(Entries shown)

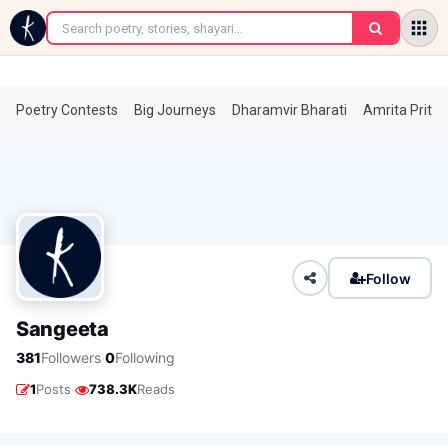
←
Poetry Contests
Big Journeys
Dharamvir Bharati
Amrita Prita
Follow
Sangeeta
·
381
Followers
0
Following
·
1
Posts
738.3K
Reads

(End Entries shown)

■ **Instructions to follow**: Your answer must be an exact repeat of all the records, minus the pictures.

■ **Exercise result**:
←
Poetry Contests
Big Journeys
Dharamvir Bharati
Amrita Prita
Follow
Sangeeta
·
381
Followers
0
Following
·
1
Posts
738.3K
Reads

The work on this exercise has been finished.